Angela Alaimo O’Donnell
Writer, Professor at Fordham University
O'Donnell is the Associate Director of Fordham’s Curran Center for American Catholic Studies and teaches courses in English and in American Catholic Studies. She is also a regular columnist for America magazine. O’Donnell has published five collections of poems: Still Pilgrim (2017), Lovers’ Almanac (2015), Waking My Mother (2013), Saint Sinatra (2011), Moving House (2009), and two chapbooks MINE (2007) and Waiting for Ecstasy (2009).
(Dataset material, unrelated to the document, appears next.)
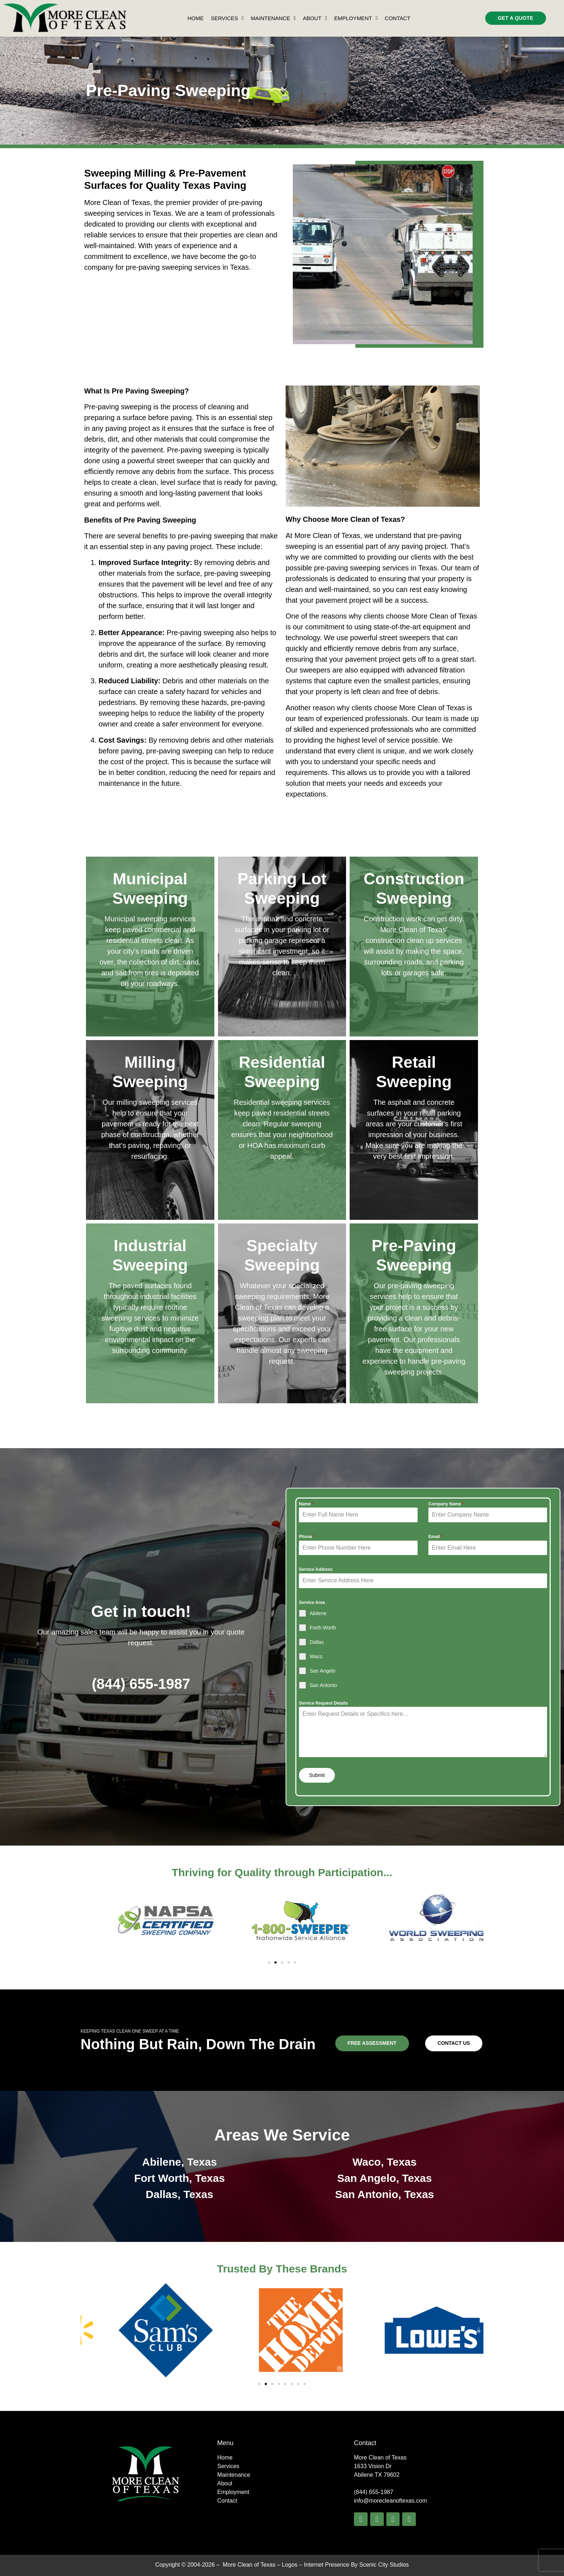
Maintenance (273, 18)
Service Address (316, 1569)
Other titles include The Province of Joy (2012), a book of hours based on the prayer life of Flannery O’Connor; Mortal Blessings (2014), a memoir and meditation on everyday sacraments; and Flannery O’Connor: Fiction Fired by Faith (2015), a brief biography and introduction to O’Connor’s work. In addition to writing poems, O’Donnell writes essays that engage literature and art in the context of the Catholic intellectual tradition. Her essays and reviews have appeared in journals such as America, Commonweal, Mezzo Cammin, Studies in Philology, Spiritus,and Christianity & Literature and have been included in a variety of collections and anthologies, including The Catholic Studies Reader (Fordham UP, 2011) and Teaching the Tradition (Oxford UP, 2012).